Sarah Larsen, chargée des cessions aux éditions Vigot Maloine



Sarah Larsen

"Ces rencontres ont été particulièrement enrichissantes. Elles m’ont permis à la fois de découvrir de nouvelles maisons compatibles avec notre ligne éditoriale, et de rencontrer les responsables des acquisitions – souvent absents des salons internationaux – de maisons avec lesquelles nous collaborons déjà, mais uniquement en tant qu’acheteurs ou traducteurs, jamais encore comme cédants. Les éditeurs américains ont montré une vraie curiosité pour notre catalogue, avec l’envie manifeste de mieux nous connaître. Les thématiques les plus demandées ont été : l’aquarelle et le dessin pour débutants, le tricot et surtout le crochet – très en vogue aux États-Unis –, les ouvrages autour de la nature (dessin, jardinage, activités manuelles avec matériaux naturels), ainsi que le travail du bois et l’ébénisterie. L’intervention du journaliste de Publisher’s Weekly s’est révélée particulièrement pertinente au regard de notre catalogue. J’ai beaucoup apprécié la précision de ses analyses et la richesse des échanges autour des livres d’art et de pratique."


 

Hélène Clastres, directrice des droits et des coéditions chez Flammarion



Hélène Clastres


"Contrairement à d’autres secteurs éditoriaux, nous réalisons de nombreuses ventes en langue anglaise.
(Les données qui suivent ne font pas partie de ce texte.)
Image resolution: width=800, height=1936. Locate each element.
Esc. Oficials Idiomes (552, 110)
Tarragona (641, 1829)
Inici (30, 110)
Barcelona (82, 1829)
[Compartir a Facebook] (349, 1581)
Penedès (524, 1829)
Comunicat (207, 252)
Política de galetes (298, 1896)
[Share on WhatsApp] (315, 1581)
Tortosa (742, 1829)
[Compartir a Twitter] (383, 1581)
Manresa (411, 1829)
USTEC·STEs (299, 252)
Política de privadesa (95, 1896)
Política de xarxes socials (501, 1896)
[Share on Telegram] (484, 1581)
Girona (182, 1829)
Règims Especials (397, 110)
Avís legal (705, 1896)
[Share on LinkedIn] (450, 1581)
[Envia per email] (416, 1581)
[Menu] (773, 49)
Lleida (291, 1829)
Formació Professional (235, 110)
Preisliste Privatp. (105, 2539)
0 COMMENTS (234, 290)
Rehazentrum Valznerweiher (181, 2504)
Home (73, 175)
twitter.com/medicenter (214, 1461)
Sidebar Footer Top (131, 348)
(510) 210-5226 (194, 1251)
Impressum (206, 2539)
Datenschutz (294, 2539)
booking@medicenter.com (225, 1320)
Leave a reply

Je vois certains éditeurs américains régulièrement, à Francfort ou à Londres. Mon objectif était donc d’élargir encore ma base de contacts. Je suis très satisfaite d’avoir rencontré de nouveaux éditeurs que je n’avais pas identifiés jusqu’à présent – souvent des petites structures ou des imprints très spécifiques au sein de grands groupes, parfois absents des salons depuis la pandémie. Étant donné la diversité de mon catalogue, tous mes rendez-vous ont été fructueux, avec des perspectives de concrétisation à court ou moyen terme. Les éditeurs américains ont unanimement salué notre venue et apprécié ce format d’échange. Les intervenants américains de la table ronde étaient de grande qualité et leur franchise sur le marché américain très enrichissante, et non sans humour ! Les éditeurs américains sont extrêmement lucides et pragmatiques, il était extrêmement intéressant d’entendre Mark Polizzotti du Met sur l’adaptation de leurs productions pour toucher un marché plus large et l’adaptation des outils de gestion par codes couleurs de couverture chez D.A.P. pour toucher les points de vente hors librairies tels que les concepts stores."